Illness prevents teen from being able to eat

Published: Tuesday, June 22 2010 12:25 a.m. MDT

Gentrie Hansen, whose stomach doesn't function, has her back scratched by her grandmother Ann Christensen at her home in Draper Monday

Mike Terry, Deseret News

This is personal.

I should start with that disclaimer.

This is not about a stranger I met for an interview. This is a story about the girl across the street.

It's about Gentrie Hansen.

I knew her as a newborn and watched her grow up. She is girlhood personified. Happy. Friendly. Active. Pretty. Personable. When we pulled into the driveway or walked to the mailbox, she liked to shout out a greeting and conduct interviews across the street: How are you guys? What are you doing? Where are you going? This was between cartwheels in the grass.

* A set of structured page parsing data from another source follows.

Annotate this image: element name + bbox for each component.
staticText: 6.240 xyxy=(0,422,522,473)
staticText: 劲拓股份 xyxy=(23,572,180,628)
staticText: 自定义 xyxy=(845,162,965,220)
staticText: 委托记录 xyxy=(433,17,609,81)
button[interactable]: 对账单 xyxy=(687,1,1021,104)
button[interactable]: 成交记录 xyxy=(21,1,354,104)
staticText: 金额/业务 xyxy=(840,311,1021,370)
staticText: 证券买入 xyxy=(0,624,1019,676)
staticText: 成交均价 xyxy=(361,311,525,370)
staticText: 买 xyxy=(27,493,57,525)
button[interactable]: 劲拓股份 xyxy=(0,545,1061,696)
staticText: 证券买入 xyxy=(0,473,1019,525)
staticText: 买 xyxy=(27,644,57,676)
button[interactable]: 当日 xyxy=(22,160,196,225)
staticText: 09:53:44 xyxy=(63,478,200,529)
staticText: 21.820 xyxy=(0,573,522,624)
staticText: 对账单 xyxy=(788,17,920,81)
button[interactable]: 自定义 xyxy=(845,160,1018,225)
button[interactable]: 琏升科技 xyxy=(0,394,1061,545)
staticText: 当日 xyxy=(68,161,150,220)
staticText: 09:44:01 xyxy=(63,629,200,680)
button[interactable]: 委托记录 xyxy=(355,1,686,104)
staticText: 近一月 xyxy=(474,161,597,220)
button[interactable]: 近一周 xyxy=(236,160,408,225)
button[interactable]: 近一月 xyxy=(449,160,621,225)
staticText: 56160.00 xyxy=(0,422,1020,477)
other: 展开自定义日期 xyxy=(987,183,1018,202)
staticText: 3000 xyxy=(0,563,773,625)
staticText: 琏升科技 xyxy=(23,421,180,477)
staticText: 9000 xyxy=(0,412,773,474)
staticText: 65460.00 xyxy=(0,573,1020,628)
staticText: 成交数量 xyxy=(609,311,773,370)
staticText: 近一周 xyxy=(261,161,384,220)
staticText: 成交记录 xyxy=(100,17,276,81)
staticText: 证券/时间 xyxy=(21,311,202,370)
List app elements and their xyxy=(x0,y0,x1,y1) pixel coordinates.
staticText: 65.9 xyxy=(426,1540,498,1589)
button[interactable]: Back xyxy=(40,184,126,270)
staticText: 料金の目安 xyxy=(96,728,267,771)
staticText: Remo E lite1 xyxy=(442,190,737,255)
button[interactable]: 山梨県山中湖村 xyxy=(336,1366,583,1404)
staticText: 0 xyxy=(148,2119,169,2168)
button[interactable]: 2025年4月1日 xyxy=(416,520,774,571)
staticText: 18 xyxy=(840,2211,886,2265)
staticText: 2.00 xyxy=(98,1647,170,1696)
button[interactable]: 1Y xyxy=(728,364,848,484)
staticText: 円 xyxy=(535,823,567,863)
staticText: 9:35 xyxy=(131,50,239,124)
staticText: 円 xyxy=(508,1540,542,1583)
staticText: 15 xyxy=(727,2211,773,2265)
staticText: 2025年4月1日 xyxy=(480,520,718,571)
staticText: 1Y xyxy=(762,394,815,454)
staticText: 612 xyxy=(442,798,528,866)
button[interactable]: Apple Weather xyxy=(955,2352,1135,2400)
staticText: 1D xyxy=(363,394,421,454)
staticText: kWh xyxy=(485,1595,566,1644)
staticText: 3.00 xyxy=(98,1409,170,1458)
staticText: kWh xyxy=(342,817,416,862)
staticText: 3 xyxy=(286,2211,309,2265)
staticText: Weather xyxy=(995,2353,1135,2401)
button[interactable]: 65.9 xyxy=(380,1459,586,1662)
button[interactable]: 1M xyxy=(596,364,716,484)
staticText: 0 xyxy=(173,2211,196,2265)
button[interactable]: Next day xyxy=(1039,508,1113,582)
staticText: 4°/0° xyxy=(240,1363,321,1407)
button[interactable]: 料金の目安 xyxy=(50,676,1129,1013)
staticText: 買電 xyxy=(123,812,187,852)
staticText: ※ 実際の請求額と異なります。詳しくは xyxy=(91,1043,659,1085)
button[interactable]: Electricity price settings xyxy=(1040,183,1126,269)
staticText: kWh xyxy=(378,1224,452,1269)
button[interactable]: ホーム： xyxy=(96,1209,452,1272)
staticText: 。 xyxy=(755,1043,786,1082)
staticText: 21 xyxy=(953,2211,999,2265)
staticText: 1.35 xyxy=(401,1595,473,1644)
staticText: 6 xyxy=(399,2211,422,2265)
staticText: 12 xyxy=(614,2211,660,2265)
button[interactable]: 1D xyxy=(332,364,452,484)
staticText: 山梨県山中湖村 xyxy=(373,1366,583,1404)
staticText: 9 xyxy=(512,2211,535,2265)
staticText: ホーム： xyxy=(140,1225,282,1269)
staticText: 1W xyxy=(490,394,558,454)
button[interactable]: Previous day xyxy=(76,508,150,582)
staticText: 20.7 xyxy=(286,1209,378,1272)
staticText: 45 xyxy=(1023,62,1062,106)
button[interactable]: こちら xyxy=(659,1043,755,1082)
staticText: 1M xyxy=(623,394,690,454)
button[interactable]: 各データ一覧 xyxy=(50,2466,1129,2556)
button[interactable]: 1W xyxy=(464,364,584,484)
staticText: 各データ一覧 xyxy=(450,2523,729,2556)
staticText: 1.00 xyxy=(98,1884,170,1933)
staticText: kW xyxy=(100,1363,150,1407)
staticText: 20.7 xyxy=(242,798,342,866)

And then I noticed she was absent. For months, we didn't see her. Well, it's winter, I told myself. Then spring came; still no Gentrie. I used to see her and her family at church on Sunday, but then we were assigned to another church building and lost that connection. Gone also was our pipeline for neighborhood news.

Quite by accident, we learned she is ill.

Surrounded by food, she is starving.

She hasn't eaten since Christmastime.

She is 14. She weighs 88 pounds — down from 112.

Gastroparesis, they call it. The best medical guess is that a virus attacked the nerves in her stomach. Anyway, her stomach no longer functions. When she was still trying to eat, she was vomiting a dozen times a day. She still vomits five or six times a day even though she no longer eats anything.

I saw her the other day for the first time in months, walking in the yard with her grandmother at her elbow. We sat on her front porch and talked. She was drawn and tired and thin.

She hasn't swallowed a bite of food or a sip of water in more than six months. She gets her food from a bag, via a pic line in her arm, 24 hours a day.

"I miss eating, a lot," she says.

She walks the aisles of the grocery store staring at food. She sees restaurants pass by as she is driven to another of her many hospital visits. She likes to watch cooking shows on cable during the day and takes notes for recipes.

"It breaks my heart," says Gentrie's Grandma Ann.

Food is everywhere but not for her. She has four siblings, including three large, athletic brothers who are all at least 6-foot-3, 220 pounds, the biggest being Braden, a 300-pound offensive tackle for the BYU football team. You think they don't knock back the food? It's torture for Gentrie. She cried when she saw the family eating.